Hal ini terjadi setelah diumumkannya rancangan regulasi di Australia yang mengancam platform media sosial dengan denda jika gagal mencegah penyebaran misinformasi.
Musk, yang merupakan pemilik platform X (dulunya Twitter), kerap dikritik karena banyaknya konten misinformasi di platformnya. Bahkan, tim moderasi konten X telah dipangkas setelah pengumuman PHK besar-besaran.
Pemerintah Australia merilis aturan tersebut yang mengancam platform internet dengan denda sebesar 5% dari pendapatan global mereka.
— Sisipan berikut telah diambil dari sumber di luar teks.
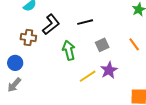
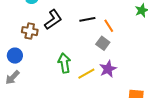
orange line: (134, 44) -> (109, 26), moved
gray square: (102, 45) -> (103, 43), turned -32
green arrow: (69, 50) -> (64, 63), moved

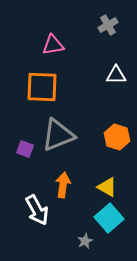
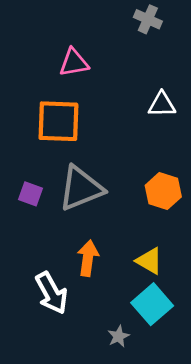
gray cross: (108, 25) -> (148, 19), moved, turned -36
purple square: (25, 149) -> (31, 194), moved

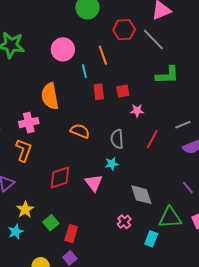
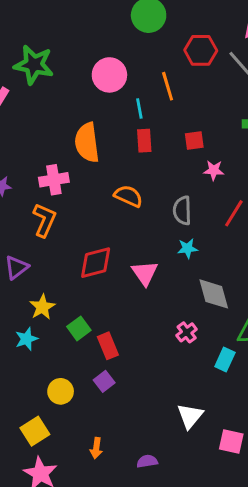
red rectangle: (99, 92) -> (144, 141), moved
cyan star: (112, 164) -> (187, 248), moved
red rectangle: (71, 234) -> (108, 346), turned -42

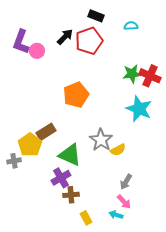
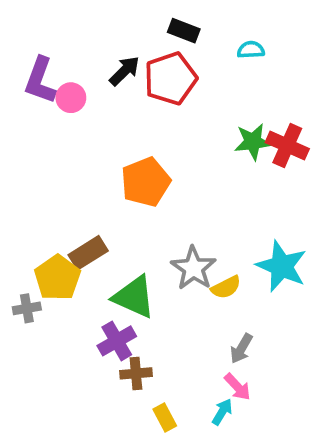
cyan star: (139, 109) -> (282, 266), moved
cyan arrow: (116, 215) -> (222, 412), turned 104

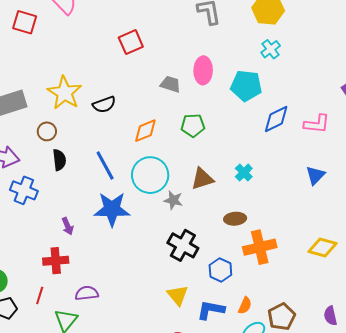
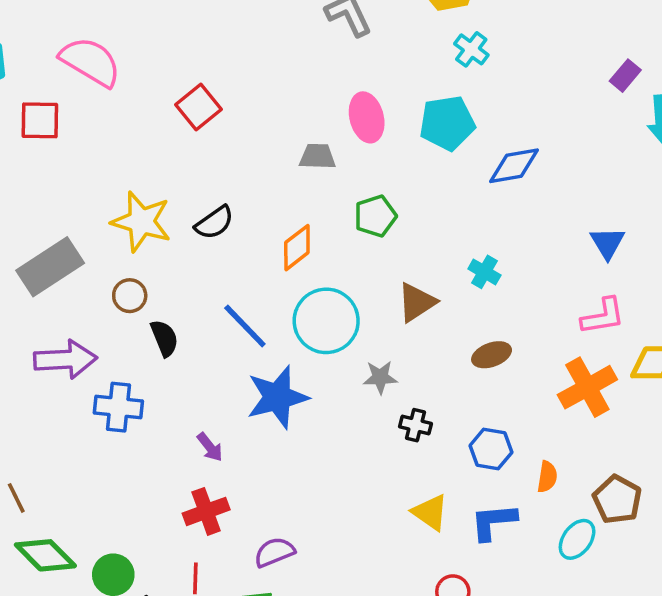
red square: (131, 42) -> (198, 107), moved
blue diamond: (276, 119) -> (514, 166), turned 32
pink L-shape: (317, 124) -> (603, 316), moved
gray star: (173, 200) -> (380, 377), moved
black cross: (183, 245) -> (415, 425), size x0.6
orange cross: (260, 247) -> (587, 387), moved
orange semicircle: (245, 306) -> (547, 477), moved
Selain itu, platform teknologi diharuskan memiliki kebijakan konkret untuk mencegah penyebaran informasi palsu yang harus disetujui pemerintah.
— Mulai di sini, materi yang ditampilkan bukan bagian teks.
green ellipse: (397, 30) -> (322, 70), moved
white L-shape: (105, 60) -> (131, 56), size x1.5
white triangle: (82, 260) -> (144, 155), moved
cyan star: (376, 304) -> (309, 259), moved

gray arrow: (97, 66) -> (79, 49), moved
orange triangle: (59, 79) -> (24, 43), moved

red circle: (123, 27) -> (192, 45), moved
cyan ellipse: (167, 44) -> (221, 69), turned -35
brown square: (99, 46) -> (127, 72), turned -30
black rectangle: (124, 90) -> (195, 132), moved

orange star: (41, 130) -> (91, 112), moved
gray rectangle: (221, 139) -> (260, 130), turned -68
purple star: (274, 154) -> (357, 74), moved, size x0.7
Musk, yang selalu mengklaim sebagai pembela kebebasan berpendapat, menanggapi aturan tersebut dengan satu kata, yaitu “fasis”.
Kementerian Komunikasi Australia menegaskan bahwa semua platform yang beroperasi di negara tersebut harus patuh terhadap aturan yang berlaku. Mereka menjelaskan bahwa aturan ini bertujuan untuk meningkatkan transparansi dan tanggung jawab platform kepada pengguna dan masyarakat Australia.
Menteri Layanan Pemerintah Australia, Bill Shorten, mengkritik sikap Musk yang dianggap menerapkan standar ganda pada konsep kebebasan berpendapat.
Ini bukan kali pertama Musk terlibat kontroversi dengan pemerintah Australia. Sebelumnya, X telah diadili karena menentang perintah regulator siber terkait penikaman seorang uskup di Sydney.
Perdana Menteri Anthony Albanese bahkan menyebut Musk sebagai “miliarder yang sombong”.
Regulator akhirnya mencabut tuntutan terhadap X setelah ada pertentangan dengan pengadilan federal. X kemudian memblokir pengguna Australia dari postingan terkait, namun tetap tidak menghapus konten tersebut secara global.